Потом появилась мать. На ее лице застыла такая ярость, что я понял: грандиозной порки не избежать.
– Ты эгоистичное, злобное, мерзкое чудовище, – сказала она. – Жалею, что родила тебя.
Я попытался вывернуться и соврать.
– Я просто сочиняю рассказ, – ответил я. – Пока там использованы знакомые имена, но я найду им подходящую замену.
– Беру свои слова обратно, – сказала мать, и я на секунду поверил, что вранье сработало. Но нет. – Ты лживое, эгоистичное, злобное, мерзкое чудовище – Мать вытащила из-за спины большую стальную поварешку. – Я изобью тебя так, что ты больше никогда – никогда, слышишь меня?!! – не осмелишься тратить время на выдумывание подобных зверств.
Ее слова подсказали мне новую ложь. Я решил: попытаю счастья, все равно меня ждет порка, чего же терять? И сказал:
– Я знаю, какой я, мама. Я – исчадие преисподней. Маленький, но все же демон. Я не прав?
Мать не ответила, и я продолжил:
– Я думал, что нам положено быть эгоистичными, злобными и все прочее, как ты сказала. Об этом всегда говорят другие дети. Они рассказывают, какими ужасными делами будут заниматься после школы. Об оружии, которое изобретут и продадут человечеству. О приспособлениях для казней. И я тоже хочу этим заниматься. Хочу создать лучшую машину для казней, которая когда-либо…
Я умолк. Мама смотрела на меня озадаченно.
– Что-то не так?
– Гадаю, долго ли еще ты будешь нести чушь. Машины для казней! Тебе ума не хватит, чтобы придумать что-то подобное! Вытащи концы хвостов изо рта, пока не уколол язык.
Я вынул из щелей между зубами кончики хвостов, которые всегда жевал от волнения. Мне очень хотелось вспомнить, что говорили другие дети-демоны про искусство убивать людей.
– Я собираюсь изобрести первую в мире механическую потрошилку.
Мать широко раскрыла глаза. Скорее всего, ее изумила не сама идея, а сложные слова, которые я осилил.
– У машины будет огромное колесо, чтобы разматывать кишки обреченных людей. Я продам ее самым продвинутым королям и правителям Европы. И знаешь что еще?

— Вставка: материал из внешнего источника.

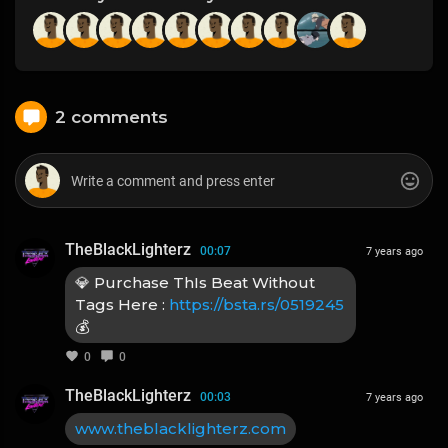
2 comments
TheBlackLighterz
00:07
7 years ago
💎 Purchase ThIs Beat Without
Tags Here :
https://bsta.rs/0519245
💰
0
0
TheBlackLighterz
00:03
7 years ago
www.theblacklighterz.com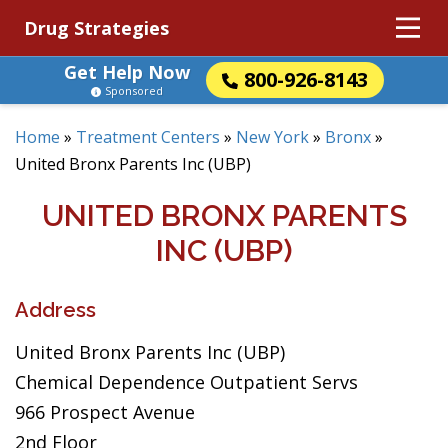
Drug Strategies
Get Help Now
800-926-8143
Sponsored
Home
»
Treatment Centers
»
New York
»
Bronx
»
United Bronx Parents Inc (UBP)
UNITED BRONX PARENTS
INC (UBP)
Address
United Bronx Parents Inc (UBP)
Chemical Dependence Outpatient Servs
966 Prospect Avenue
2nd Floor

Выражение лица матери не изменилось. Она и глазом не моргнула, и не улыбнулась. Только бесстрастно произнесла:
– Я слушаю.
– Да! Вот именно! Ты слушаешь!
– Что?
– Если люди хотят наблюдать за казнью и платят за лучшие места, они заслуживают чего-то поинтереснее, чем вопли человека во время потрошения. Им нужна музыка!
– Музыка?
– Да, музыка! – воскликнул я. Меня опьянил звук собственного голоса, я отдался внезапному вдохновению и даже не знал, какое слово следующим вылетит из моих уст. – Внутри огромного колеса можно устроить еще один механизм, играющий благозвучные мелодии, приятные дамам. Чем громче будет кричать казнимый, тем громче будет играть музыка.
Она по-прежнему смотрела на меня невозмутимо.
– Ты правда думал об этом?
– Да.
– А эта твоя писанина?
– Я записывал все свои ужасающие мысли. Ради вдохновения.
Мама изучала меня бесконечно долго, испытующе разглядывая каждую черточку моего лица, будто знала, что в одной из них скрывается слово «ложь». Наконец она завершила свой тщательный осмотр и сказала:
– Ты странный, Джакабок.
– Это хорошо или плохо? – спросил я.
– Зависит от того, нравятся ли тебе странные дети, – ответила она.
– Тебе нравятся?
– Нет.
– А-а.
– Но я тебя родила, так что часть ответственности лежит и на мне.
Это были самые ласковые слова, какие я от нее слышал. Будь у меня время, я бы расплакался, но мать уже отдавала распоряжения.
– Собери всю свою писанину и сожги во дворе.
– Я не могу это сделать.
– Можешь и сделаешь!
– Но я записывал это годами!
– А сгорит все минуты за две, что преподаст тебе урок о нашем мире, Джакабок.
– Какой урок? – спросил я с кислой миной.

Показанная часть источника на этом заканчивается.